Information Technology Dept., Faculty of Computers and Information, Mansoura University, Mansoura, P.O.35516, Egypt.
Information Technology Dept., Faculty of Computers and Information, Mansoura University, Mansoura, P.O.35516, Egypt.
Comput Biol Med. 2022 Jul;146:105622. doi: 10.1016/j.compbiomed.2022.105622. Epub 2022 May 24.

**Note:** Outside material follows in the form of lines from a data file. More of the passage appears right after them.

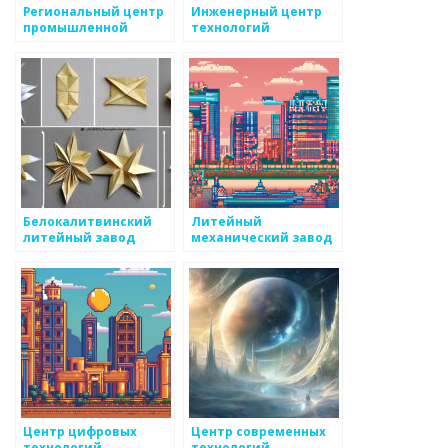
Региональный центр
Инженерный центр
промышленной
технологий
субконтрактации
Белокалитвинский
Литейный
литейный завод
механический завод
Центр цифровых
Центр современных
технологий
технологий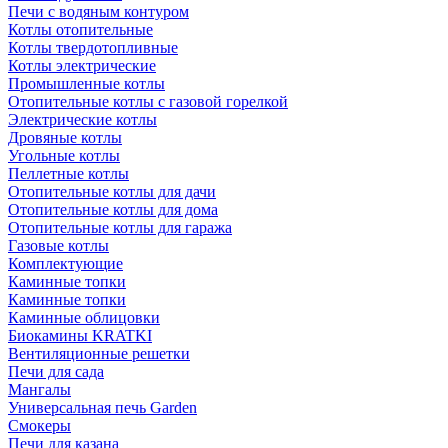
Печи с водяным контуром
Котлы отопительные
Котлы твердотопливные
Котлы электрические
Промышленные котлы
Отопительные котлы с газовой горелкой
Электрические котлы
Дровяные котлы
Угольные котлы
Пеллетные котлы
Отопительные котлы для дачи
Отопительные котлы для дома
Отопительные котлы для гаража
Газовые котлы
Комплектующие
Каминные топки
Каминные топки
Каминные облицовки
Биокамины KRATKI
Вентиляционные решетки
Печи для сада
Мангалы
Универсальная печь Garden
Смокеры
Печи для казана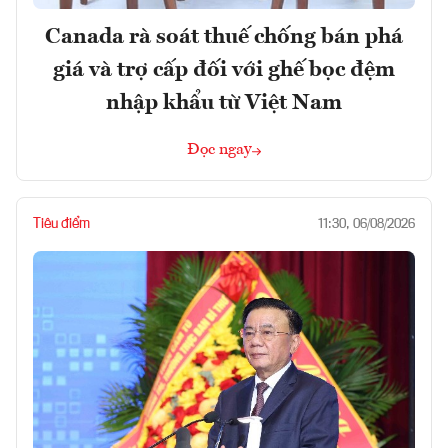
Canada rà soát thuế chống bán phá
giá và trợ cấp đối với ghế bọc đệm
nhập khẩu từ Việt Nam
Đọc ngay
Tiêu điểm
11:30, 06/08/2026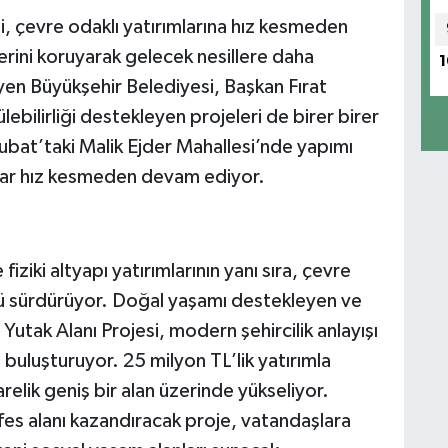
 çevre odaklı yatırımlarına hız kesmeden
erini koruyarak gelecek nesillere daha
1
yen Büyükşehir Belediyesi, Başkan Fırat
lebilirliği destekleyen projeleri de birer birer
bat’taki Malik Ejder Mahallesi’nde yapımı
lar hız kesmeden devam ediyor.
iziki altyapı yatırımlarının yanı sıra, çevre
 sürdürüyor. Doğal yaşamı destekleyen ve
utak Alanı Projesi, modern şehircilik anlayışı
a buluşturuyor. 25 milyon TL’lik yatırımla
elik geniş bir alan üzerinde yükseliyor.
es alanı kazandıracak proje, vatandaşlara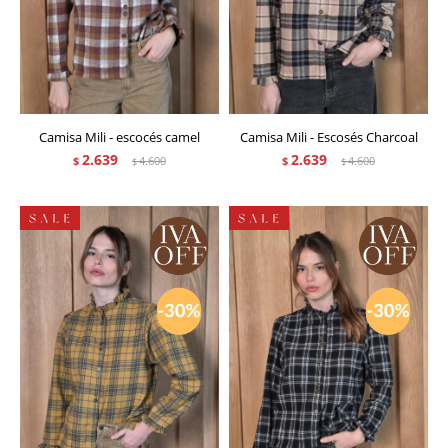
Camisa Mili - escocés camel
Camisa Mili - Escosés Charcoal
2.639
2.639
$
4.600
$
4.600
$
$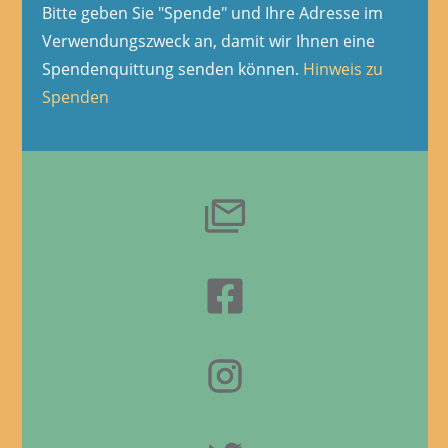
Bitte geben Sie "Spende" und Ihre Adresse im
Verwendungszweck an, damit wir Ihnen eine
Spendenquittung senden können.
Hinweis zu
Spenden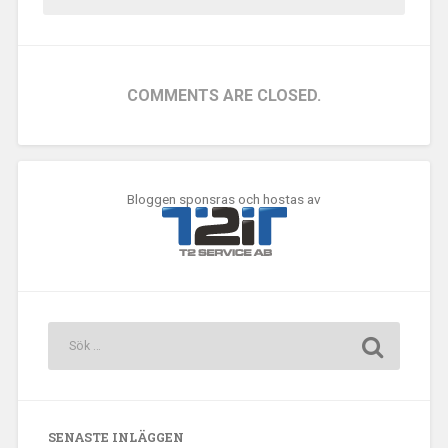
COMMENTS ARE CLOSED.
Bloggen sponsras och hostas av
SENASTE INLÄGGEN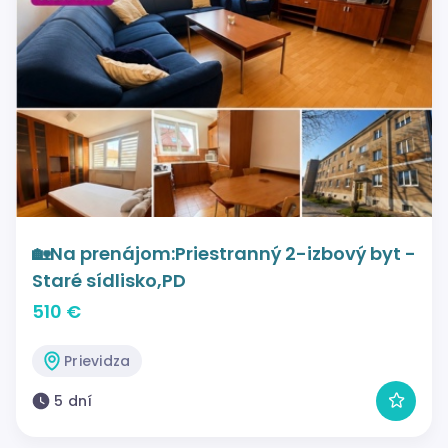
🏡Na prenájom:Priestranný 2-izbový byt -
Staré sídlisko,PD
510 €
Prievidza
5 dní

Alzheimer's disease (AD) is a degenerative disorder that attacks nerve cells in the brain. AD leads to memory loss and cognitive & intellectual impairments that can influence social activities and decision-making. The most common type of human genetic variation is single nucleotide polymorphisms (SNPs). SNPs are beneficial markers of complex gene-disease. Many common and serious diseases, such as AD, have associated SNPs. Detection of SNP biomarkers linked with AD could help in the early prediction and diagnosis of this disease. The main objective of this paper is to predict and diagnose AD based on SNPs biomarkers with high classification accuracy in the early stages. One of the most concerning problems is the high number of features. Thus, the paper proposes a comprehensive framework for early AD detection and detecting the most significant genes based on SNPs analysis. Usage of machine learning (ML) techniques to identify new biomarkers of AD is also suggested. In the proposed system, two feature selection techniques are separately checked: the information gain filter and Boruta wrapper. The two feature selection techniques were used to select the most significant genes related to AD in this system. Filter methods measure the relevance of features by their correlation with dependent variables, while wrapper methods measure the usefulness of a subset of features by training a model on it. Gradient boosting tree (GBT) has been applied on all AD genetic data of neuroimaging initiative phase 1 (ADNI-1) and Whole-Genome Sequencing (WGS) datasets by using two feature selection techniques. In the whole-genome approach ADNI-1, results revealed that the GBT learning algorithm scored an overall accuracy of 99.06% in the case of using Boruta feature selection. Using information gain feature selection, the proposed system achieved an average accuracy of 94.87%. The results show that the proposed system is preferable for the early detection of AD. Also, the results revealed that the Boruta wrapper feature selection is superior to the information gain filter technique.
阿尔茨海默病(AD)是一种侵袭大脑神经细胞的退行性疾病。AD 会导致记忆力丧失和认知及智力障碍,从而影响社交活动和决策能力。人类最常见的遗传变异类型是单核苷酸多态性(SNP)。SNP 是复杂基因疾病的有益标志物。许多常见且严重的疾病,如 AD,都与 SNP 有关。检测与 AD 相关的 SNP 生物标志物有助于早期预测和诊断这种疾病。本文的主要目的是基于 SNP 生物标志物,在早期阶段以较高的分类准确率预测和诊断 AD。其中一个最令人关注的问题是特征数量过多。因此,本文提出了一个基于 SNP 分析的 AD 早期检测和检测最显著基因的综合框架。还建议使用机器学习(ML)技术来识别 AD 的新生物标志物。在提出的系统中,分别检查了两种特征选择技术:信息增益过滤和 Boruta 包装器。这两种特征选择技术用于选择与 AD 最相关的最显著基因。过滤方法通过特征与因变量的相关性来衡量特征的相关性,而包装方法则通过在模型上训练子集的特征来衡量特征的有用性。梯度提升树(GBT)已应用于神经影像倡议阶段 1(ADNI-1)和全基因组测序(WGS)数据集的所有 AD 遗传数据,使用两种特征选择技术。在全基因组 ADNI-1 方法中,结果表明,在使用 Boruta 特征选择的情况下,GBT 学习算法的总准确率为 99.06%。使用信息增益特征选择,所提出的系统达到了 94.87%的平均准确率。结果表明,所提出的系统更适合 AD 的早期检测。此外,结果还表明 Boruta 包装器特征选择优于信息增益过滤技术。